Linq hat sich 2025/2026 stark in Richtung KI-Messaging-Infrastruktur neu ausgerichtet und dafür im Februar 2026 eine Series-A-Runde über 20 Mio. USD eingesammelt. Laut mehreren Marktquellen gilt das ursprüngliche Visitenkarten- und NFC-Produkt seitdem als weitgehend eingestellt bzw. mit unsicherer Zukunft.
Wer eine digitale Visitenkarten-Plattform unternehmensweit ausrollt, trifft eine mehrjährige Entscheidung – ein Anbieter, dessen Kernprodukt strategisch infrage steht, ist dafür riskant. oneVcard bleibt auf digitale Visitenkarten spezialisiert und bietet hier höhere Planungssicherheit.
Hat Linq bei irgendetwas Vorteile gegenüber oneVcard?
Ja, in zwei Bereichen. Bei den unabhängigen Nutzerbewertungen liegt Linq vorn – auf G2 rund 4,8/5 aus etwa 553 Reviews, dazu sehr gute App-Store-Wertungen. Und Linq bietet etablierte direkte CRM-Integrationen mit Salesforce und HubSpot sowie eine API, was für vertriebsorientierte Teams attraktiv ist.
Diese Stärken wiegen den fehlenden EU-Hosting-Standort, das strategische Produktrisiko und die im Enterprise-Umfeld unklaren Funktionen (SSO/SCIM/MDM nicht belegt, kein Apple-/Google-Wallet) für DSGVO-sensible Unternehmen jedoch nicht auf.
Welche Enterprise-Funktionen bietet oneVcard, die Linq fehlen oder unklar sind?
oneVcard bietet SSO über SAML 2.0, Microsoft Entra ID/Azure AD und Google Workspace, automatische Nutzer-Provisionierung sowie MDM-Rollout über Microsoft Intune/Entra – etwa für die Wallet- und App-Verteilung.
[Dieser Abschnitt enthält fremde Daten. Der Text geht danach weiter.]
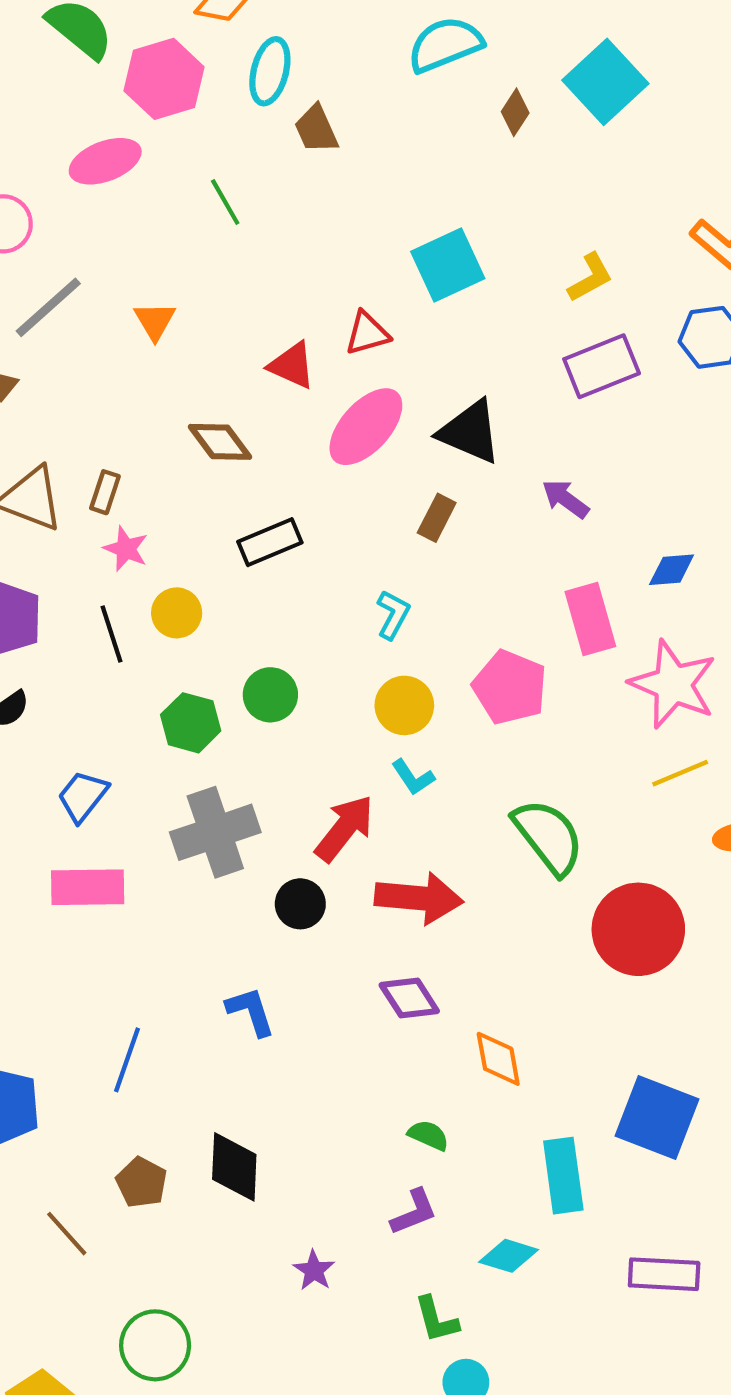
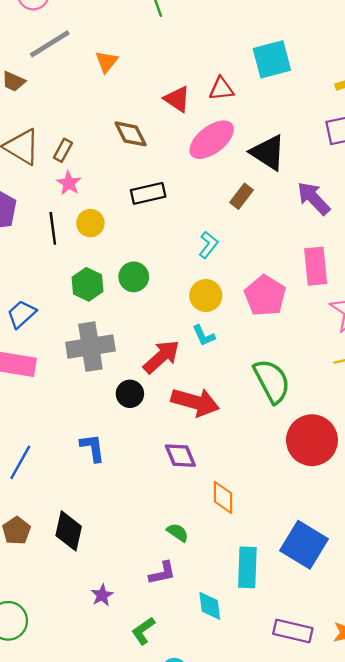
purple arrow: (565, 499) -> (314, 198), size x1.4
cyan diamond: (509, 1256) -> (210, 606), turned 56
green L-shape: (436, 1320) -> (143, 631), moved, turned 60

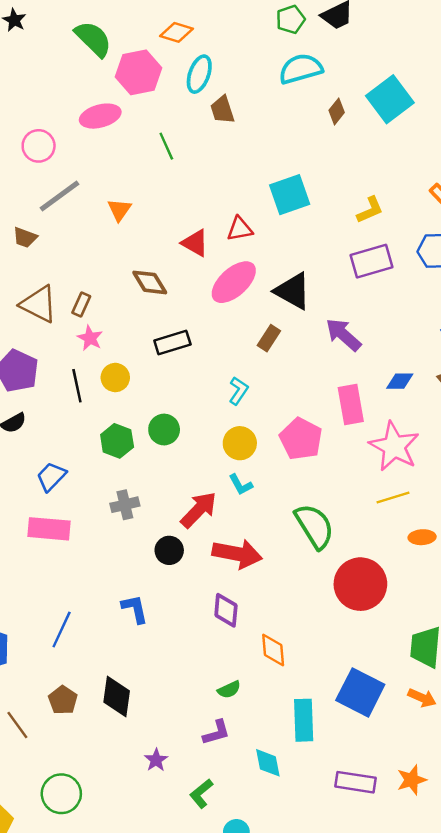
gray cross: (90, 347) -> (125, 505), size x0.6
purple diamond: (180, 456) -> (226, 610), turned 32
green semicircle: (178, 532) -> (229, 690), turned 125

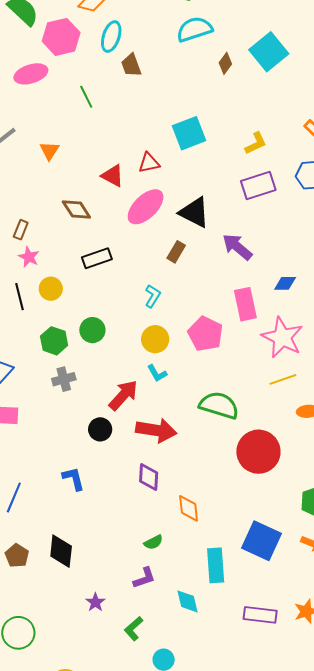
gray cross: (125, 505) -> (64, 379), moved
green semicircle: (314, 526) -> (219, 405), turned -39

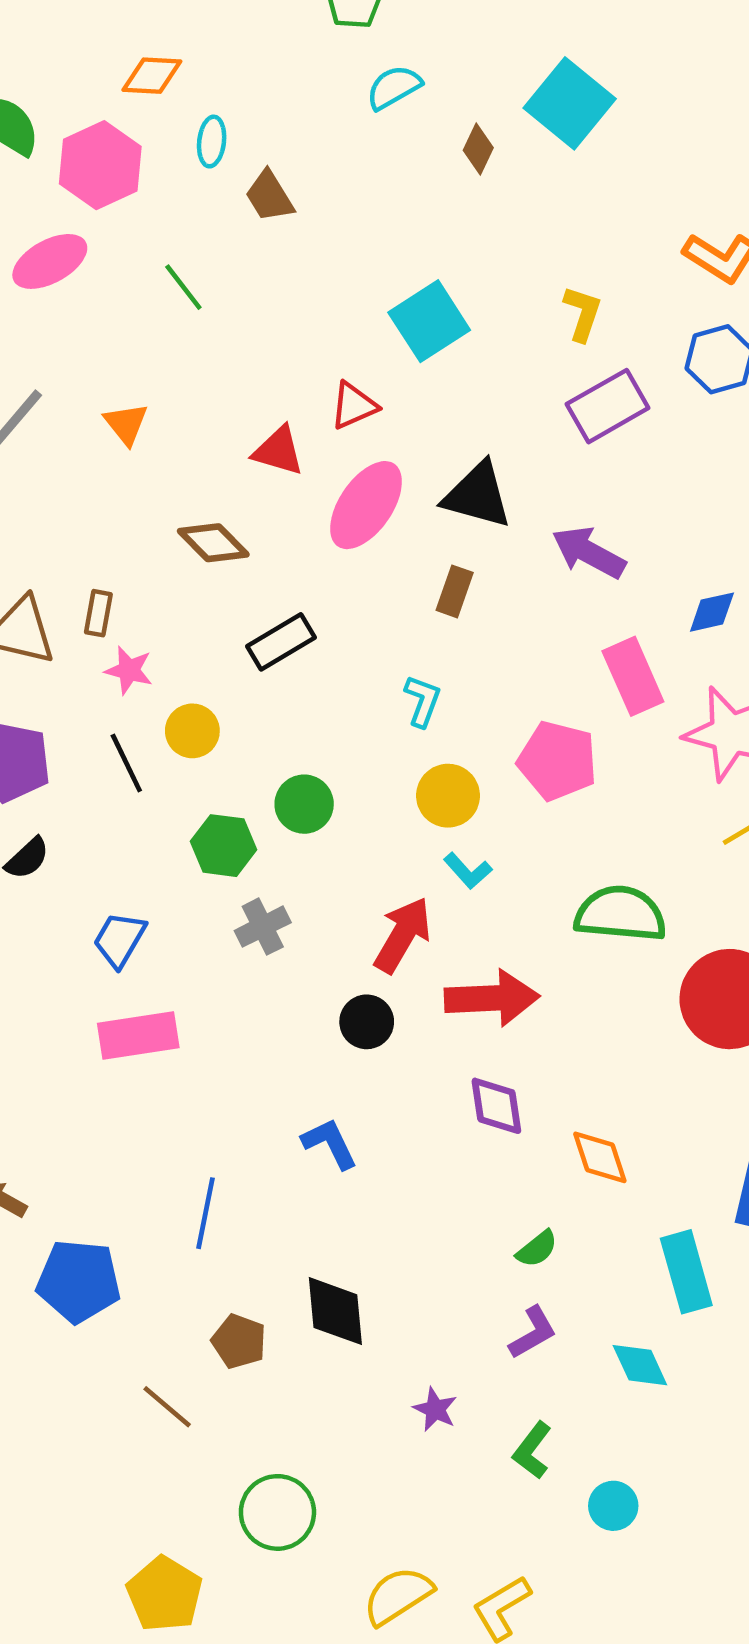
cyan semicircle: (194, 29) -> (394, 87), size x0.7
cyan ellipse: (111, 37) -> (212, 142), size x0.7
yellow L-shape: (256, 143) -> (582, 313), turned -35

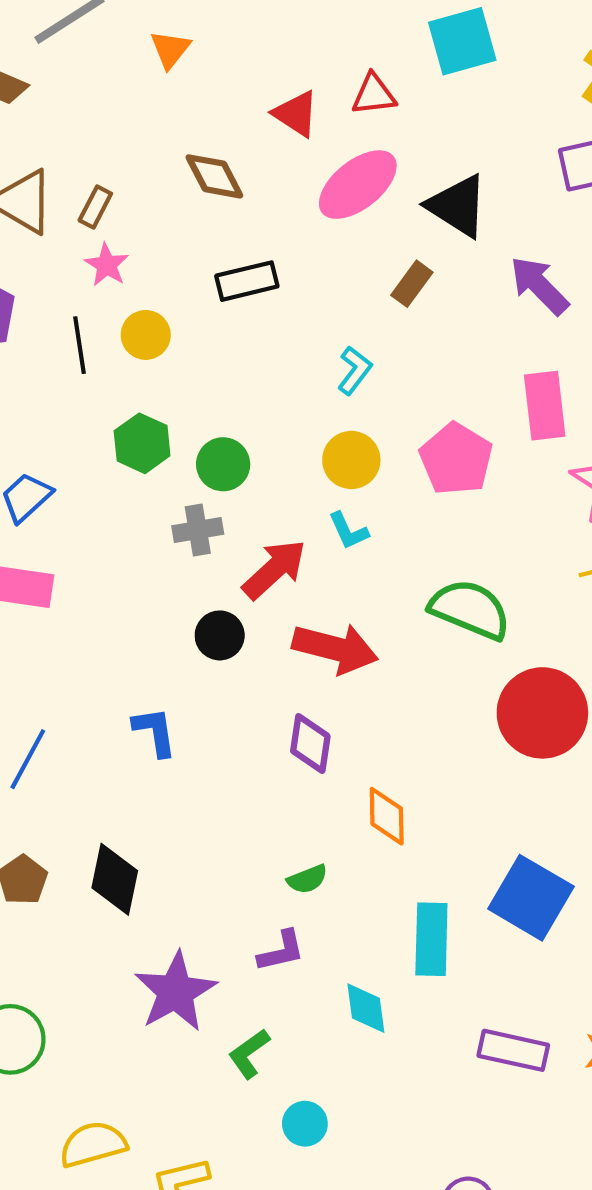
green circle: (304, 804) -> (223, 464), moved
gray cross: (263, 927) -> (198, 530), moved
purple star: (435, 1409) -> (176, 992), size x2.0

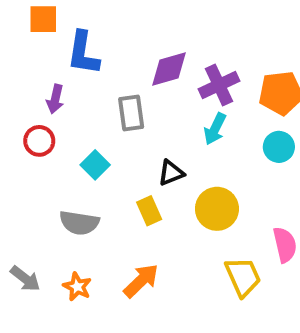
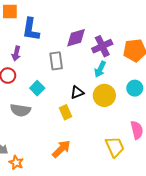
cyan circle: (279, 147) -> (135, 88), moved
yellow circle: (217, 209) -> (104, 95), moved
gray semicircle: (79, 223) -> (20, 110), moved
orange star: (77, 287) -> (16, 163), moved

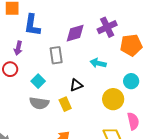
purple cross: (102, 46) -> (107, 27), moved
cyan arrow: (100, 69) -> (98, 63), turned 77
yellow circle: (104, 95) -> (113, 99), moved
gray semicircle: (20, 110) -> (39, 103), moved

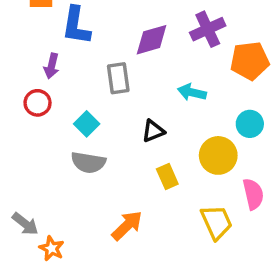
yellow rectangle: (65, 104) -> (167, 176), moved

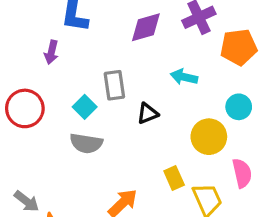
gray rectangle: (118, 78) -> (114, 85), moved
red circle: (38, 103) -> (25, 108), moved, size x1.5
yellow rectangle: (167, 176) -> (174, 178), moved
Hinzu kommen Apple- und Google-Wallet-Pässe, ein dediziertes E-Mail-Signatur-Management mit zertifiziertem Outlook-Add-in und über 20 Integrationen, darunter SAP, Personio, BambooHR, Salesforce und HubSpot.
Bei Linq sind zentrale Enterprise-Identity-Funktionen (SAML/OIDC-SSO, SCIM-Provisioning, MDM mit Intune/Jamf) öffentlich nicht belegt; Apple-/Google-Wallet und ein E-Mail-Signatur-Management fehlen bzw. sind nicht bestätigt, und die Preise sind ausschließlich in USD gelistet.